The Leeds Teaching Hospitals NHS Trust

Children's External Fixation Device

General Information

Children who are having an external fixation device are usually off school for the initial stay in hospital whilst the frame is being applied, plus the first week or two afterwards. After this the expectation is that all children should attend school with the frame on.

There is no danger to the child or others if the frame is knocked, however to minimise the risk and to assist the patient on their return to school, the school should be made aware of the frame to allow for small modification to take place if they are required I.E allowing the pupil to elevate the leg whilst seated, uniform modifications and making allowance for the pupil to attend regular outpatient appointments and physiotherapy.

If the fixation of the device is being done as an elective (planned) procedure such as for lengthening, we wil ltry to time the treatment to avoid important events such as major exams and change of school.

Clothing and Footwear

The width of the rings on the fixation device can be up to double that of the leg itself. Therefore shorts, baggy trousers or tracksuit bottoms are often used or modified to allow for this.

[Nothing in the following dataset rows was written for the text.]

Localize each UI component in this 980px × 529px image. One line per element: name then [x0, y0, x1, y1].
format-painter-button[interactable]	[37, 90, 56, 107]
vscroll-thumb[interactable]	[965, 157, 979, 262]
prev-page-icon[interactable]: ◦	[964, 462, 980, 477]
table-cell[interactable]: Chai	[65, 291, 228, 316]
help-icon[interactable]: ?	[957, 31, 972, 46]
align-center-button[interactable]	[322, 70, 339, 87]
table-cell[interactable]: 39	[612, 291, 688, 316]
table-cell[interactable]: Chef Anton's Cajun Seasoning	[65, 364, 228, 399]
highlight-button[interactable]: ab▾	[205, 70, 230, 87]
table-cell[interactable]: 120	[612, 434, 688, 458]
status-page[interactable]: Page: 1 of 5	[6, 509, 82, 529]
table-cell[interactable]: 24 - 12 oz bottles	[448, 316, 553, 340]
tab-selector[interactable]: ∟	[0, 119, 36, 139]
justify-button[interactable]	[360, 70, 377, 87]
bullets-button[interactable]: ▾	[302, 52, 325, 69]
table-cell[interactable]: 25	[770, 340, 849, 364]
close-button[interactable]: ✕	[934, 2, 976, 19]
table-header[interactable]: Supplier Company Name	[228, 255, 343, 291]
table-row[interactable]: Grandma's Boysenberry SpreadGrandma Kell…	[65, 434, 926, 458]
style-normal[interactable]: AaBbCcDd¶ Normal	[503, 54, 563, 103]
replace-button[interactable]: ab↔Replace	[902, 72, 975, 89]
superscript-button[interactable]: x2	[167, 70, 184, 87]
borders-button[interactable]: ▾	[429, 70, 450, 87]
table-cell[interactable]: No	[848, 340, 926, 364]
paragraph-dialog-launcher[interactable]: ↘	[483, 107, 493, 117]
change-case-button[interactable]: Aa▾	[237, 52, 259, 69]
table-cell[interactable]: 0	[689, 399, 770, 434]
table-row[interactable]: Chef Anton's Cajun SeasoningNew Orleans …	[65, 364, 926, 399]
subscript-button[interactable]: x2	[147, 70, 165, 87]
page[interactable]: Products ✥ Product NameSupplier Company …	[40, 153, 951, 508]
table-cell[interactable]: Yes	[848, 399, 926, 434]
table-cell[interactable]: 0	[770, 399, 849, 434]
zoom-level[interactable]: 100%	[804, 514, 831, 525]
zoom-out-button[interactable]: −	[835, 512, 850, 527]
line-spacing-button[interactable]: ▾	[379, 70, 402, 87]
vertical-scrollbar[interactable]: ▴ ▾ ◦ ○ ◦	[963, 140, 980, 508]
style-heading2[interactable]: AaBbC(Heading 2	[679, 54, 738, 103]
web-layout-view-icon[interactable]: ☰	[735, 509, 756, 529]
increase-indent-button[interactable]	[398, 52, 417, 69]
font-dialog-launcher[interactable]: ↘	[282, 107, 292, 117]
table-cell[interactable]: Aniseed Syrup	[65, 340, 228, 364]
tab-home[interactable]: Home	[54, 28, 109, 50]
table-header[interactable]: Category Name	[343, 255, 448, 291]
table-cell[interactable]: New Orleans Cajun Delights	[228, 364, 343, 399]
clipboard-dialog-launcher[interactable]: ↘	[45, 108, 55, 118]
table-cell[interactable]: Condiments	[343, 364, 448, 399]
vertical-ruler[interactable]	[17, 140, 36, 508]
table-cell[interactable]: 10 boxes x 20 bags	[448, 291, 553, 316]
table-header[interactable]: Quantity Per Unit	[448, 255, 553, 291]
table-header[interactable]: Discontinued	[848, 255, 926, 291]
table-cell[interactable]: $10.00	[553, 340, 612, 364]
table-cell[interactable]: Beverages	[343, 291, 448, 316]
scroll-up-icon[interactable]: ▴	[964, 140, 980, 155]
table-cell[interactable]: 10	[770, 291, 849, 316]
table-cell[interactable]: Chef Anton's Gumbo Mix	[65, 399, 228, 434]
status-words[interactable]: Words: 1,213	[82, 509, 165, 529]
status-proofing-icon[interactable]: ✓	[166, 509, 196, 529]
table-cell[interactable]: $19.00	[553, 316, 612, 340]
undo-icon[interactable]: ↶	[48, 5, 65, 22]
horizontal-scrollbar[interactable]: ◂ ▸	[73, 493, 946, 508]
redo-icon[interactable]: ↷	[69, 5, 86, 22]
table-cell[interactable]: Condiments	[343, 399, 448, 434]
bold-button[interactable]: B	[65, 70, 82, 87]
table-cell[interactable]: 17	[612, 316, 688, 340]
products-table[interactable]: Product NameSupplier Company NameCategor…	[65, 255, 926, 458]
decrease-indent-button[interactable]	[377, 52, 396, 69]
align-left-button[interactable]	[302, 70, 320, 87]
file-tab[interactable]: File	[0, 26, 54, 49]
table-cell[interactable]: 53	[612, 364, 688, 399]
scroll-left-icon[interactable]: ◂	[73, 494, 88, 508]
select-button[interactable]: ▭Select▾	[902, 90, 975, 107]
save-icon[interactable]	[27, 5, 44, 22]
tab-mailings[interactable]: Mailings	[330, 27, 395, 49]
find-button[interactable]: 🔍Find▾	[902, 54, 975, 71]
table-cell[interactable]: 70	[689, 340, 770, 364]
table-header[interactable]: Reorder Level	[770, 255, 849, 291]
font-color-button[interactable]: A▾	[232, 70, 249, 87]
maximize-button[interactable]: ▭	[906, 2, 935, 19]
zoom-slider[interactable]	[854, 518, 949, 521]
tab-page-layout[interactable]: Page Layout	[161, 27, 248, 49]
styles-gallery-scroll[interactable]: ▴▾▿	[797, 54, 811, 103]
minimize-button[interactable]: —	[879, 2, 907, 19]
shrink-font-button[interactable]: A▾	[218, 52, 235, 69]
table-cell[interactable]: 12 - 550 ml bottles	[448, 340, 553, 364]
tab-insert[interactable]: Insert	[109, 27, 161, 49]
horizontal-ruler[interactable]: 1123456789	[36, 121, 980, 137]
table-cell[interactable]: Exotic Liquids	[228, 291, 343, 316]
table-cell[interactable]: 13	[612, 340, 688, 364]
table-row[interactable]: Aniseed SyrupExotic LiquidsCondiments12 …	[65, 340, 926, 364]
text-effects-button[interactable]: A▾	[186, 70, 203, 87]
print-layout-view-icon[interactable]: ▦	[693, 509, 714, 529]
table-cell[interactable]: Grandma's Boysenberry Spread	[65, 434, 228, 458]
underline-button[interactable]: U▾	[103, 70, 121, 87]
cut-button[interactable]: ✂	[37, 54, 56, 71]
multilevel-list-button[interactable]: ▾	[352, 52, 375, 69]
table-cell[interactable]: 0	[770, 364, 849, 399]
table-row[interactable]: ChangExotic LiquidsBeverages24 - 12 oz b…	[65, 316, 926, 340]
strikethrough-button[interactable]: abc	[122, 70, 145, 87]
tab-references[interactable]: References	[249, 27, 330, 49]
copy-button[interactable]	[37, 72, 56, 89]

Whilst the frame does not have to be covered up we understand that some patients can be self-conscious when out in public.

We aim to get patients back to normal footwear as soon as possible, but in most cases for the first few weeks we apply a black post-operative shoes with a theraband.

Normal footwear can be worn once our physiotherapists are happy that patients have good ankle control. Most patients will experience a degree of foot swelling (with or without wires) so a patients should allow for this. Specialist footwear may need to be created or modified to fit around the metalwork in cases were wires or rings are applied around the heel and foot.

Swelling, Pain Control and Problems with Wires

All patients suffer from swelling during the first few weeks, this is not painful. We encourage full weight-bearing and walking whenever possible which can lead to increased swelling, so we advise resting the leg on a stool or pillow after exercise.

If the swelling is associated with localised pain, redness or discharge around a pin site area then this may represent an infection to the area. If the the swelling causes the skin to touch the inside of the ring then the patient should elevate the leg and inform our team as this can cause pressure on the skin.

Deep Vein Thrombosis is possible to develop but is extremely rare, particularly in children. We advise patients to contact or attend the frame clinic before attending A&E, unless there are features suggestive of Pulmonary Embolus such as shortness of breath or chest pain.

Following discharge for the first few weeks patients will need to take simple painkillers I.E paracetamol and codeine to help with discomfort. Patients should avoid anti-inflamatory medicines such as ibuprofen and diclofenac as these can slow down bone healing. If the pain is getting worse or a new pain develops patients should inform the team.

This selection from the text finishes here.